Cover Editorial, Issue 457, Feb 22, 2010
Translated by Tang Xiangyang
Original article: [Chinese]
In keeping with tradition, this week's issue of the Economic Observer, the first after this year's Spring Festival, features a survey of the policies that China's top-level financial decision makers hope to implement over the coming year. We have also published our annual survey of CEOs from major Chinese companies, focusing on how they view the year to come.
In the process of putting the two lists together, we've discovered that comparing the policy-makers' goals with the CEOs' expectations, offers up some very interesting insights.
In general the business world is adopting a very cautious approach to the prospects for economic growth in 2010, with 52 percent of respondents predicting China's GDP will grow by somewhere between 8 and 9 percent over the coming year.
Sometimes, expectations can lead to drastic changes. For example, the huge increase in new yuan-denominated loans that took place in the early weeks of January this year, can, to a large extent, be attributed to market expectation.
As the central government had already sent out signals that monetary policy tightening had already changed from a question of whether to one of when, it was reasonable for businesses to get their hands on as much cheap capital as they could before the taps were turned off.
We're not sure whether policy-makers have taken the effect that such expectations can have on policy into account.
The reality is, due to the fact that businesses have rushed to get their hands on such a large amount of funds, the government may well interpret this to mean that the economy is already overheating and that there's a need to hasten monetary tightening.
However, if everyone agrees with general market expectations, perhaps such a tightening needs to be reconsidered.
It's commonly held that China's annual GDP growth rate can't dip below 8 percent, based on the view that if the economy failed to grow at a rate of at least 8 percent, a series of social problems would likely emerge.
In other words, according to our survey, most business leaders are predicting growth only a smidgen above the level required to maintain social stability.
So in this way, we're able to see that the tone of the current policy-settings are out of tune with market sentiment.
We're worried that if this difference in terms of growth expectations between the business world and officials extends for a significant amount of time, it could result in serious consequences.
It's not impossible that policies aimed at curbing excessive growth could inadvertently lead to unexpected instability in the whole economy.
This year, policy-makers have made activating private investment one of their key policy goals, with all ministries adopting related policies, involving tax deductions and allowing more market access.
But, according to an analysis of our survey results, the outlook of the country's business leaders is bound to play an important role in determining how effective these policies will be.
If Chinese entrepreneurs lack confidence in the overall growth prospects for the national economy, do you think by simply introducing a few favourable policies, that the government will be able to tempt them to invest?
A lot of the government departments in charge of macroeconomic policy are very good at preventing any leaks of soon-to-be-released policies.
But this attitude of keeping policy making decisions under wraps until the final announcement is made, is one of the most disruptive factors that clouds an entrepreneur's ability to forecast the outlook for the economy.
Without the ability to have a relatively clear and stable view of future economic conditions, the business world is likely to respond in a confused way to unexpected policy signals, which, in turn, is likely to make the situation even more chaotic, leading to more confused policy and thus a chain reaction ensues.
The problem is, throughout this process, information is easily distorted and misunderstood.
For example, in the survey we conducted at the start of 2009, most respondents expected tax cuts to be a major policy shift over the following year.
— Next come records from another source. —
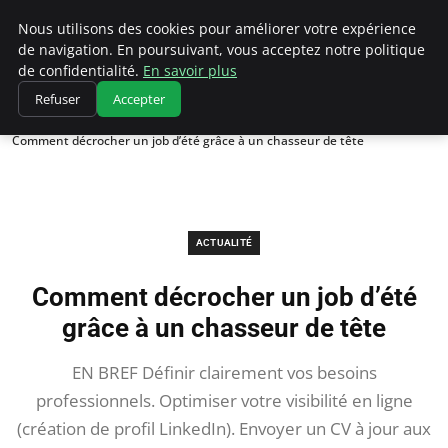
Chasseur De Tête
Nous utilisons des cookies pour améliorer votre expérience
de navigation. En poursuivant, vous acceptez notre politique
de confidentialité.
En savoir plus
Refuser
Accepter
Accueil
Actualité
Comment décrocher un job d’été grâce à un chasseur de tête
ACTUALITÉ
Comment décrocher un job d’été
grâce à un chasseur de tête
EN BREF Définir clairement vos besoins
professionnels. Optimiser votre visibilité en ligne
(création de profil LinkedIn). Envoyer un CV à jour aux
Though the government did reduce taxes by 500 billion yuan, many firms reported that their tax burden had actually increased.
They also lobbied for the country's labor policy to be re-evaluated, but due to the pressures of high unemployment in 2009, there was no response from policy makers.
Despite the roll out of the central government's four trillion yuan stimulus package, private capital probably still didn't feel particularly assured in relation to these concerns, as the government, appears to have neglected addressing them.
Business players always consider an uncertain policy environment as the greatest risk to their survival, and the current situation undoubtedly increases the operating cost for Chinese enterprises.
On the one hand, they are excessively cautious when making business decisions, even when they are sure that they are right; on the other hand, some investors seek to gain a unfair advantage over others by getting their hands on inside information ahead of a formal announcement.
How can we establish more cooperation between policy makers and business when it comes to the practice of forging policy?
We believe first you need to establish channels that allow open communication and the sharing of views.
Also, when making policy decisions that effect a wide range of industries, the government should invite business people to participate in the policy design process. By doing so they can avoid the possibility of the process being marred by any back-door deals.
Meanwhile, an open and transparent information system for the release of government policy should be set up so as to eliminate situations in which conflicting policies issued by multiple ministries or policies are constantly changed.